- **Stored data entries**
------------------------------

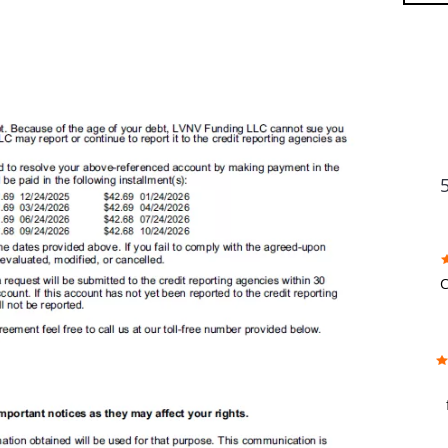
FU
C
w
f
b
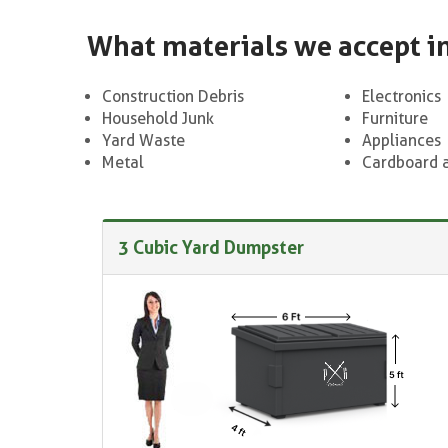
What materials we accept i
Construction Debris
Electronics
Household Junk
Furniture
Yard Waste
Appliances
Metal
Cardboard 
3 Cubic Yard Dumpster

------------------------------

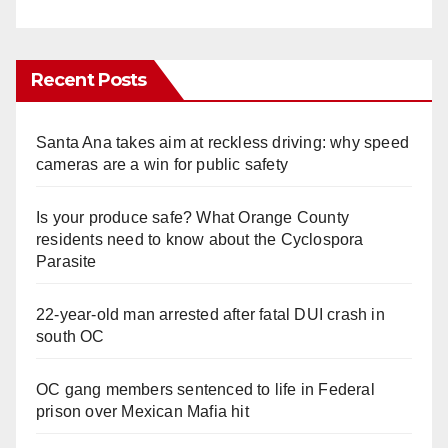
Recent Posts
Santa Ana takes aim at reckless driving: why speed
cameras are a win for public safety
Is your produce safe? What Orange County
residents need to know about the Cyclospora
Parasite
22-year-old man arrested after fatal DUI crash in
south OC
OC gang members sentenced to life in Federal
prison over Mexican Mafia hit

------------------------------

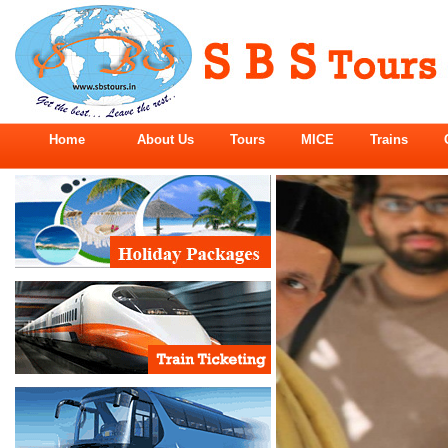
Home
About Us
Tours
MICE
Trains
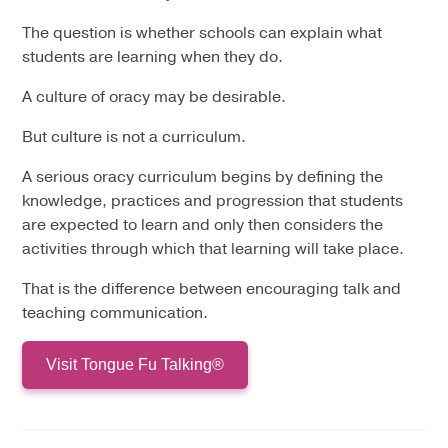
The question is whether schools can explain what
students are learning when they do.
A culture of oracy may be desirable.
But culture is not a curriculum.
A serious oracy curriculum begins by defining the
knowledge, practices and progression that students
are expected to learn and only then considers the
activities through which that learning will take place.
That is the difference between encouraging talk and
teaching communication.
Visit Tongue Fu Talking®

------------------------------

- **What to do**
Among the entries above, locate the lines containing "are expected to" and "Visit Tongue Fu Talking®", and transcribe exactly those two lines and all lines between.

- **Written answer**
are expected to learn and only then considers the
activities through which that learning will take place.
That is the difference between encouraging talk and
teaching communication.
Visit Tongue Fu Talking®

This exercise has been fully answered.